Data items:
___
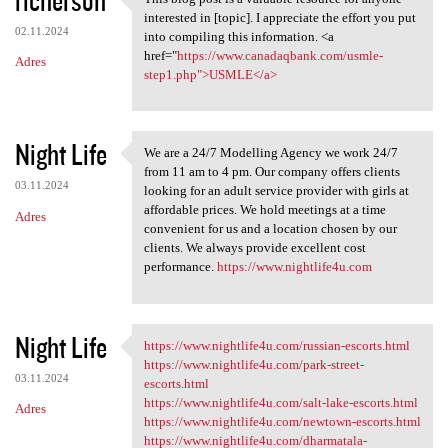
This blog post is a valuable
interested in [topic]. I appreciate the effort you put
02.11.2024
into compiling this information. <a
href="
https://www.canadaqbank.com/usmle-
Adres
step1.php">USMLE</a>
Night Life
We are a 24/7 Modelling Agency we work 24/7
We are a 24/7 Modelling
from 11 am to 4 pm. Our company offers clients
03.11.2024
looking for an adult service provider with girls at
affordable prices. We hold meetings at a time
Adres
convenient for us and a location chosen by our
clients. We always provide excellent cost
performance.
https://www.nightlife4u.com
Night Life
https://www.nightlife4u.com/russian-escorts.html
https://www.nightlife4u.com
https://www.nightlife4u.com/park-street-
03.11.2024
escorts.html
https://www.nightlife4u.com/salt-lake-escorts.html
Adres
https://www.nightlife4u.com/newtown-escorts.html
https://www.nightlife4u.com/dharmatala-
___
Problem to solve:
Which of the lines above hold the string "html"? Pick each of them out.

Written response:
https://www.nightlife4u.com/russian-escorts.html
escorts.html
https://www.nightlife4u.com/salt-lake-escorts.html
https://www.nightlife4u.com/newtown-escorts.html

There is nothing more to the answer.